Hensley Legal Group Is Here for You after a Semi-Truck Accident
Most semi-truck collisions end with devastating outcomes. When a semi-truck is involved, fault can apply to many parties including the truck driver’s company, the company they haul product for and even the person that sets up the load. With all of these parties potentially involved, you can expect the insurance companies to put up a good fight.
Navigating truck collisions require experience and prompt action. You need a qualified semi- truck accident attorney that will stand up to the at fault parties and their the insurance companies. John Hensley and his team of experienced personal injury lawyers have the knowledge, experience and strength to make a difference in your semi-truck accident claim.
The number of large trucks involved in accidents has increased every year, despite large trucks accounting for only 4 percent of all registered vehicles. Large trucks and passenger vehicles are involved in about the same amount of accidents every year, but the injuries from truck accidents are far worse.
The size and weight differences between a passenger car and a semi-truck are extreme. Colliding with a 40,000-pound truck has a drastically worse outcome than colliding with a 4,000 pound sedan. 74 percent of injured truck accident victims are people other than the truck driver. In 2018, 96 percent of fatalities in two-vehicle accidents occurred in accidents involving a passenger vehicle and a large truck.
Hensley Legal Group is ready to fight for your rights when you’re clearly the victim of negligence. Our lawyers fight to help you obtain compensation for medical expenses, lost wages, property damage, and pain and suffering.
Who’s Responsible for My Semi-Truck Accident?
Fault takes on a whole new meaning when applied to semi-truck accidents. Instead of being limited to two drivers, the fault may apply to multiple parties in a semi-truck accident, including:
- The trucking company
- The truck manufacturer
- The truck driver
- The company that loaded the truck
When multiple parties are involved, insurance companies point fingers and rarely move forward in the best interest of the person injured, most often catastrophically.
How the Law Applies Differently to Semi-Truck Accidents
There are numerous state and federal regulations that apply to truck drivers and trucking companies. These regulations are enforced at both the state and federal level. Truck drivers must maintain specific licenses called commercial drivers’ licenses (CDLs). They can face punishment if their CDL is expired, invalid, or they do not have medical clearance to drive. The license requirements are different depending on the size and weight of the truck and load.

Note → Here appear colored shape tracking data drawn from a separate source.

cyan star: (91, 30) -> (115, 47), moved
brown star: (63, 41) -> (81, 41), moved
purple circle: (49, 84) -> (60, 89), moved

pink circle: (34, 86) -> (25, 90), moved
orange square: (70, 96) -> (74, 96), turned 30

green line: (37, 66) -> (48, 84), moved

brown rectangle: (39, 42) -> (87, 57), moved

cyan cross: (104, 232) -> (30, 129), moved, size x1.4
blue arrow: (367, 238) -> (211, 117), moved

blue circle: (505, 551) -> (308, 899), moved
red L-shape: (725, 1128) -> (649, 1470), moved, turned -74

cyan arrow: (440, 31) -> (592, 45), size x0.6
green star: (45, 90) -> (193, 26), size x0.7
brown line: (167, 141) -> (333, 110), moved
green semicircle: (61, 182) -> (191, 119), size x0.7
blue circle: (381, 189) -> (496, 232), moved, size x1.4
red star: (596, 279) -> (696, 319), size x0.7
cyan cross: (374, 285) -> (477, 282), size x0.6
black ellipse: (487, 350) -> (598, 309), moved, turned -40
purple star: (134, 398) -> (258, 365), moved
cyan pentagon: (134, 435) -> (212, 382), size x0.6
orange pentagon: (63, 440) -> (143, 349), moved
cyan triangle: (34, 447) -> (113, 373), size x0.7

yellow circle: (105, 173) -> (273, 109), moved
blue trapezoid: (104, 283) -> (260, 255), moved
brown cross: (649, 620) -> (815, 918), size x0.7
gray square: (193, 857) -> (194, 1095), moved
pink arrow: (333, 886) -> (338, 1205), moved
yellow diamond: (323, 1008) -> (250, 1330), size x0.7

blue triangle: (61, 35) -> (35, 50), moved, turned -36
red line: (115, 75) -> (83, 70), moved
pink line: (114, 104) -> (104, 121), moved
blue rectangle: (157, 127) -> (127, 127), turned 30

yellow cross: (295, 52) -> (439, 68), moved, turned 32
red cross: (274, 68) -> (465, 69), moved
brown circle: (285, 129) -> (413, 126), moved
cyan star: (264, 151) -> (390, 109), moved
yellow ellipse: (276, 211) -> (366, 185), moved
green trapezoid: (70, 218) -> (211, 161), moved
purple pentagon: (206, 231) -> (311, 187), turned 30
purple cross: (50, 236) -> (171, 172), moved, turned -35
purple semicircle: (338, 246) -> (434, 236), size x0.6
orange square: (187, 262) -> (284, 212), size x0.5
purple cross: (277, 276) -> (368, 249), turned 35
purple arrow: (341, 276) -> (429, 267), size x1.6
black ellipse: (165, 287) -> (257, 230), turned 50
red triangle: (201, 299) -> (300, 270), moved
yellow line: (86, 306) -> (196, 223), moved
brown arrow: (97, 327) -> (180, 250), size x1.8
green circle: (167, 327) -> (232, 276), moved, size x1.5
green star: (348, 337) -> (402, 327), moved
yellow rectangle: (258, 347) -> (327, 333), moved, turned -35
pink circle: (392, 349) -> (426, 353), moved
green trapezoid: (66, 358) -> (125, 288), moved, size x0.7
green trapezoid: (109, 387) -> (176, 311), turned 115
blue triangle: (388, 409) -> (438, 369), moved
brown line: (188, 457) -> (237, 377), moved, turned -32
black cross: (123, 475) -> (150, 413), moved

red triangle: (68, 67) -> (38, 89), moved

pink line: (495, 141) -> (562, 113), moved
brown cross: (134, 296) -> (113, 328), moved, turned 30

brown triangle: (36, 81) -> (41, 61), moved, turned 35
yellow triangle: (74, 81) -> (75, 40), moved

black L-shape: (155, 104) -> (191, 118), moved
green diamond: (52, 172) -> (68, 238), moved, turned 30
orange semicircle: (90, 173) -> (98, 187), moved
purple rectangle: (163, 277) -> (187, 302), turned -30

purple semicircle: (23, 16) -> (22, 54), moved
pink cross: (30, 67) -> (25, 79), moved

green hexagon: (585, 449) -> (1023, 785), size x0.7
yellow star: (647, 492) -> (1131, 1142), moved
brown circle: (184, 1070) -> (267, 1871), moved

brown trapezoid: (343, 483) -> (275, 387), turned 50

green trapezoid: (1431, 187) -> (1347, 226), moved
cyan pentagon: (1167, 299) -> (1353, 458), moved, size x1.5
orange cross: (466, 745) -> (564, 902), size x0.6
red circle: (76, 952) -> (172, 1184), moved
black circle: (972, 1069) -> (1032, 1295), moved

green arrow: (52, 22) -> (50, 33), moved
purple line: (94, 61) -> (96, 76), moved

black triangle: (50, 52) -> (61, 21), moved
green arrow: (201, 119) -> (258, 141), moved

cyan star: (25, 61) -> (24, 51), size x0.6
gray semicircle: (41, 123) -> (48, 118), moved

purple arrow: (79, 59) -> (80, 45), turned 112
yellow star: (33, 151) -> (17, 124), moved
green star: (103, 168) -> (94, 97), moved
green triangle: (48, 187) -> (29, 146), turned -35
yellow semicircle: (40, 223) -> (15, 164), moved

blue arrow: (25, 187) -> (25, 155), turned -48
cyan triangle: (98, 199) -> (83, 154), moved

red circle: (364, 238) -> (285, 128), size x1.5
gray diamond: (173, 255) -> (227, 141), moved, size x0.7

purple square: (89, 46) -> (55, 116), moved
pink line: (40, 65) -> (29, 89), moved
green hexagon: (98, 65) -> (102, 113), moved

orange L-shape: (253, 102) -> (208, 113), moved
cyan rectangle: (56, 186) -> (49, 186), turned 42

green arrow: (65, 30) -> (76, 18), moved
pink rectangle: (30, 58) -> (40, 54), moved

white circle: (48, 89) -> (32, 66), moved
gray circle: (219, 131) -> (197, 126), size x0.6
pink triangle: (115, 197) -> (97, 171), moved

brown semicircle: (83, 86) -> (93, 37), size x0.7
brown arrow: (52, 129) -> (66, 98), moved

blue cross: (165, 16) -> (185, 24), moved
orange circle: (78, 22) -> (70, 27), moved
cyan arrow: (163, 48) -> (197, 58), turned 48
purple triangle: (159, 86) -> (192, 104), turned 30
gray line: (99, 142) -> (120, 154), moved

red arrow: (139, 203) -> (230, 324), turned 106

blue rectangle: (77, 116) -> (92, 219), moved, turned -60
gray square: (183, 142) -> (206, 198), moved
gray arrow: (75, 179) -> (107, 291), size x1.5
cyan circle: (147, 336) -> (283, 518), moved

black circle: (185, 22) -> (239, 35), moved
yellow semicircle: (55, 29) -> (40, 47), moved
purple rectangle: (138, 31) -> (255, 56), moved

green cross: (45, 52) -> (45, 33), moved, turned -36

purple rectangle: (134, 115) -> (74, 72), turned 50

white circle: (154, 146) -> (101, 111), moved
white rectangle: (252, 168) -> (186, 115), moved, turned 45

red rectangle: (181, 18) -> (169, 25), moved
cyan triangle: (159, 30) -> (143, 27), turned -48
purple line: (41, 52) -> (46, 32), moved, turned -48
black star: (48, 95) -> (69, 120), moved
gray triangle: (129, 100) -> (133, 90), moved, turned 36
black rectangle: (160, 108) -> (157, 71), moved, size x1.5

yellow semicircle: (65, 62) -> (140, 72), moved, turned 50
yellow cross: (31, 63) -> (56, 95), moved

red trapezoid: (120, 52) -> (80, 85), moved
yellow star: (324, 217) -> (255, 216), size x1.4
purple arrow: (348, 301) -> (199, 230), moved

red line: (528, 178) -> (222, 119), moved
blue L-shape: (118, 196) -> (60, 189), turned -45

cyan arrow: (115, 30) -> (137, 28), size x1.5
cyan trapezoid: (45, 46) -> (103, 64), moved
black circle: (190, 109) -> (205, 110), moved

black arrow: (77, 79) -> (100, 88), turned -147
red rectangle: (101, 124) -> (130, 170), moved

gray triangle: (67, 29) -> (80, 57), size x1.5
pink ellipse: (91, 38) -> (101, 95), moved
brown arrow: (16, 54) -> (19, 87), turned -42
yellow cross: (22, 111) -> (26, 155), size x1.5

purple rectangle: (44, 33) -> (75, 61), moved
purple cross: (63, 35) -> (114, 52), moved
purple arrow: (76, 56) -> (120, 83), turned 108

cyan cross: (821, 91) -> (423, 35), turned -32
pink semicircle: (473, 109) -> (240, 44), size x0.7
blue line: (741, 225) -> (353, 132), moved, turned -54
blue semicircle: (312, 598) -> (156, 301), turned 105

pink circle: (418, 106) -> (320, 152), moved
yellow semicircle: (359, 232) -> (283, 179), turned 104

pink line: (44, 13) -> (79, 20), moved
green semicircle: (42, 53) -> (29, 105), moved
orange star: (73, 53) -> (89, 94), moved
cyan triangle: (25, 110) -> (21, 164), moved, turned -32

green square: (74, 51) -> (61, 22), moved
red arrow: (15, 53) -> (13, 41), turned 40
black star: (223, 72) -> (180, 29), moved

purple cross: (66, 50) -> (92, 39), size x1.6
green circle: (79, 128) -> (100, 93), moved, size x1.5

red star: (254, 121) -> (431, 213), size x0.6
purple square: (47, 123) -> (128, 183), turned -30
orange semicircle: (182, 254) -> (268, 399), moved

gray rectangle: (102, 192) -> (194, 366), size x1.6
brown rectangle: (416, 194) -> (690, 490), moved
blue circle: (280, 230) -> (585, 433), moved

The majority of truck collisions occur during weekdays and at night during the weekends, when a fatigued driver may not be able to handle the increased traffic. Truck drivers also must adhere to the Hours of Service regulations that require them to get enough sleep and most importantly not drive fatigued.
The Hours of Service regulations limit interstate truck drivers to a maximum of 11 hours with some additional limitations on total hours worked in the previous days. The regulations also instruct the drivers on how long they can drive without rest breaks and how many days in a row they can drive before they have to spend a significant amount of time not driving and/or off duty. Importantly the trucking companies are also required to adhere to these guidelines, as they are responsible for the negligence of their drivers in causing semi-truck accidents.
There are still more rules imposed on truck drivers from both a company and a legal standpoint. Legally, for example, truck drivers must adhere to rules about when and where they can transport hazardous cargo. They must make sure their cargo adheres to the rules about weight and height limits before driving on certain streets. Heavy or unrestrained cargo can lead to rollovers, which in 2018 made up 45 percent of large truck collisions.